In opposition, plaintiffs have failed to raise a triable issue of fact as to whether the defendants knew or should have known of their dog's vicious propensities prior to the subject incident ( see Scheidt v Oberg , 65 AD3d 740, 883 NYS2d 661; Brooks v Parshall , supra). Plaintiffs' evidence submitted in opposition to defendants' prima facie showing fails to establish that Zena's behavior ever exceeded that of a "normal canine" ( see Collier v Zambito , supra; Campo v Holland , supra). Miss Lodico's deposition testimony shows that Zena never attacked her or anyone else prior to the subject incident ( compare Hagadorn-Garmely v Jones , 295 AD2d 801, 744 NYS2d 538). Indeed Miss Lodico testified that she believes the incident occurred because she "startled" the dog. Moreover, plaintiffs have not submitted any evidence to demonstrate that there were warning signs posted on defendants' property informing visitors or passersby to beware of the dog ( see Rose v Heaton , 39 AD3d 937, 833 NYS2d 291; Miller v Isacoff , 39 AD3d 718, 833 NYS2d 246); that the dog was chained or confined in an attempt to keep the dog away from visitors ( see Sherman v Torres , 35 AD3d 436, 825 NYS2d 253; Francis v Curley Family Partnership , 33 AD3d 852, 823 NYS2d 475); or that the dog was kept as a guard dog ( see Grubb v Healy , 52 AD3d 472, 859 NYS2d 482; Francis v Becker , 50 AD3d 1507, 857 NYS2d 824; Parente v Chavez , supra). In fact, Miss Lodico testified that there were no "beware of dog" signs posted on defendants' property, that the defendants' dogs were excited to see her, and that she played with all three of defendants' dogs, including Zena, the night before and the morning of the incident. In addition, the mere fact that the dog was of a large breed and it was recommended that the dog's breed be supervised around children, does not raise a triable issue of fact ( see Malpezzi v Ryan , supra; Palleschi v Granger , 13 AD3d 871, 786 NYS2d 627; Mulhern v Chai Mgt. , 309 AD2d 995, 765 NYS2d 694, lv denied 1 NY3d 508, 777 NYS2d 17). Nor does the fact that defendants had Zena euthanized raise a triable issue of fact, because subsequent remedial measures are inadmissible in negligence cases ( see Brown v Home Depot , 304 AD2d 699, 758 NYS2d 378; Pisano v Door Control, Inc. , 268 AD2d 416, 702 NYS2d 307).
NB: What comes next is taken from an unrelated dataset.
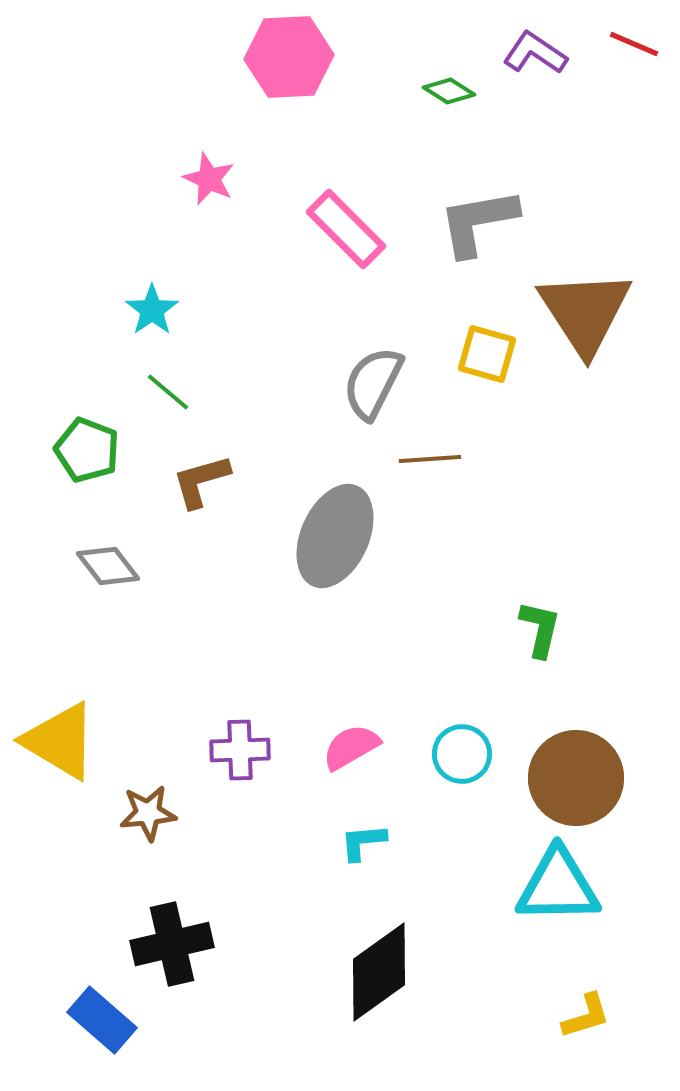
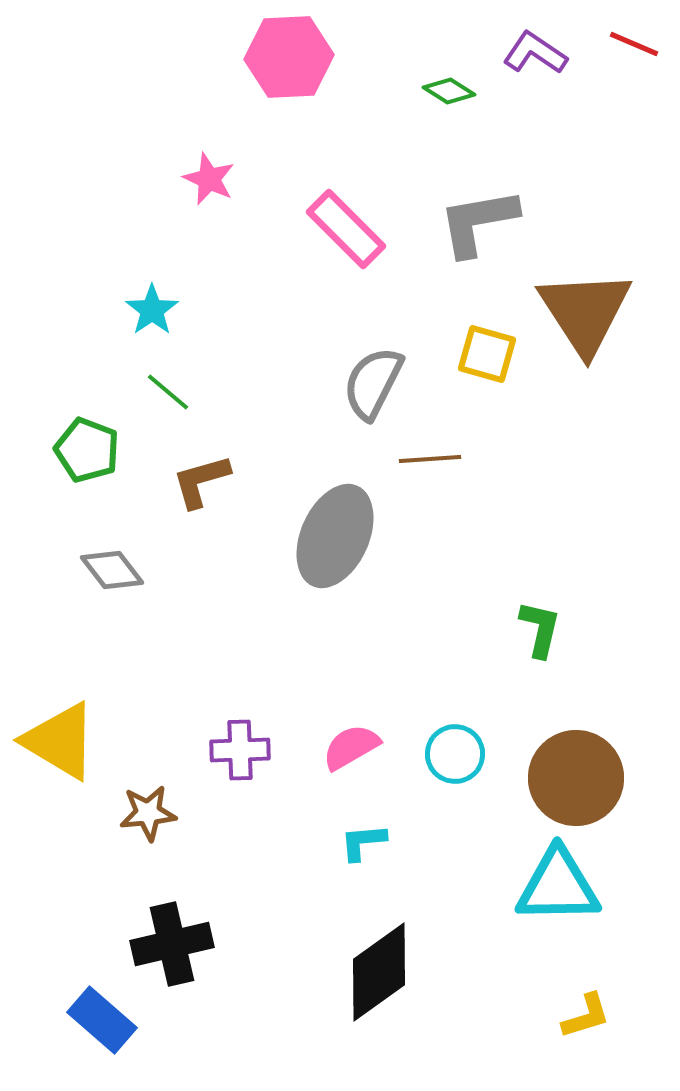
gray diamond: moved 4 px right, 4 px down
cyan circle: moved 7 px left
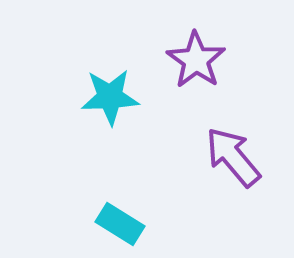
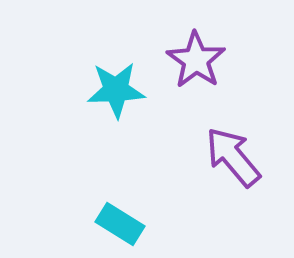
cyan star: moved 6 px right, 7 px up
Finally, contrary to plaintiffs' assertion that this is an ordinary negligence case, a plaintiff cannot recover in common-law negligence for harm caused by an animal, because negligence is no longer a basis for imposing liability upon an animal's owner ( see Bernstein v Penny Whistle Toys, Inc. , 10 NY3d 787, 856 NYS2d 532; Wright v Fiore , ___ AD3d ___, 2010 NY Slip Op 7531 [2nd Dept 2010]; Egan v Hom , 74 AD3d 1133, 905 NYS2d 624; Feit v Wehrli , 67 AD3d 729, 888 NYS2d 214; Frank v Easton , 54 AD3d 805, 864 NYS2d 97). Therefore, plaintiffs remaining contentions are without merit. Accordingly, defendants' motion for summary judgment is granted.